Trump’s budget would also shred last year’s hard-won budget deal between the White House and Pelosi by imposing an immediate 5% cut to non-defense agency budgets passed by Congress. Slashing cuts to the Environmental Protection Agency and taking about $900 billion out of Medicaid over a decade are also nonstarters on Capitol Hill, but both the White House and Democrats are hopeful of progress this spring on prescription drug prices.

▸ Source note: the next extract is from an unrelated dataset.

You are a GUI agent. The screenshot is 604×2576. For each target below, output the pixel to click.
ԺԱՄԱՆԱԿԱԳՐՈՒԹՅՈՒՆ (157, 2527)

The Trump budget is a blueprint written under Washington rules as if he could enact it without congressional approval. It relies on rosy economic projections of 2.8% economic growth this year and 3% over the long term — in addition to fanciful claims of future cuts to domestic programs — to show that it is possible to bend the deficit curve in the right direction.

The economy grew by 2.1% last year and Congress spent much of the past decade reversing agency spending cuts imposed by a failed 2011 budget pact.

That sleight of hand enables Trump to promise to whittle down a $1.08 trillion budget deficit for the ongoing budget year and a $966 billion deficit gap in the 2021 fiscal year starting Oct. 1 to $261 billion in 2030. Balance would come in 15 years.

The reality is that no one — Trump, the Democratic-controlled House or the GOP-held Senate — has any interest in tackling a chronic budget gap that forces the government to borrow 22 cents of every dollar it spends. The White House plan proposes $4.4 trillion in spending cuts over the coming decade.

Trump’s reelection campaign, meanwhile, is focused on the economy and the historically low jobless rate while ignoring the government’s red ink.

Ever since his days as a presidential candidate, Trump has been promising a health care plan. The budget repeats that promise but offers few details. It lays out a “health reform vision” that calls for better care at lower cost and protecting people with preexisting medical conditions.

Trump has also signed two broader budget deals worked out by Democrats and Republicans to get rid of spending cuts left over from a failed 2011 budget accord. The result has been eye-popping spending levels for defense — to about $750 billion this year — and significant gains for domestic programs favored by Democrats. Trump’s new budget essentially freezes defense at current levels while proposing a 3% military pay hike.

The White House hasn’t done much to draw attention to this year’s budget release, though Trump has revealed initiatives of interest to key 2020 battleground states, such as an increase to $250 million to restore Florida’s Everglades and a move to finally abandon a multibillion-dollar, never-used nuclear waste dump that’s political poison in Nevada.